**Action item:**
Report the number of lines in the entries below that include the word "설치공사", and nothing else.

Listed entries: Begin

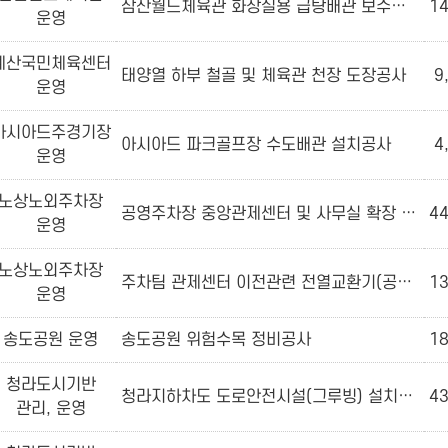
삼산월드체육관 화장실용 급탕배관 보수공사
14
운영
계산국민체육센터
태양열 하부 철골 및 체육관 천장 도장공사
9
운영
아시아드주경기장
아시아드 파크골프장 수도배관 설치공사
4
운영
노상노외주차장
공영주차장 중앙관제센터 및 사무실 확장 이전 통신공사
44
운영
노상노외주차장
주차팀 관제센터 이전관련 전열교환기(공조덕트 신설)공사
13
운영
송도공원 운영
송도공원 위험수목 정비공사
18
청라도시기반
청라지하차도 도로안전시설(그루빙) 설치공사
43
관리, 운영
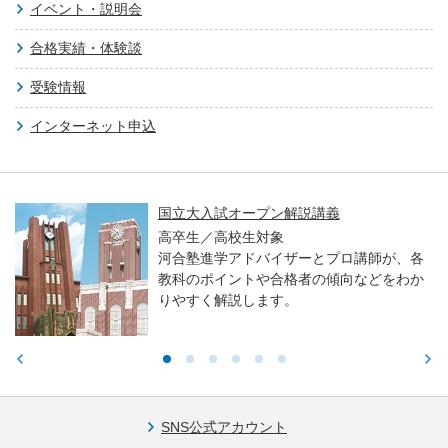
イベント・説明会
合格実績・体験談
受験情報
インターネット申込
国立大入試オープン解説講義
高卒生／高校生対象
河合塾進学アドバイザーとプロ講師が、各
教科のポイントや合格者の傾向などをわか
りやすく解説します。
SNS公式アカウント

Listed entries: End

**Exercise result:**
2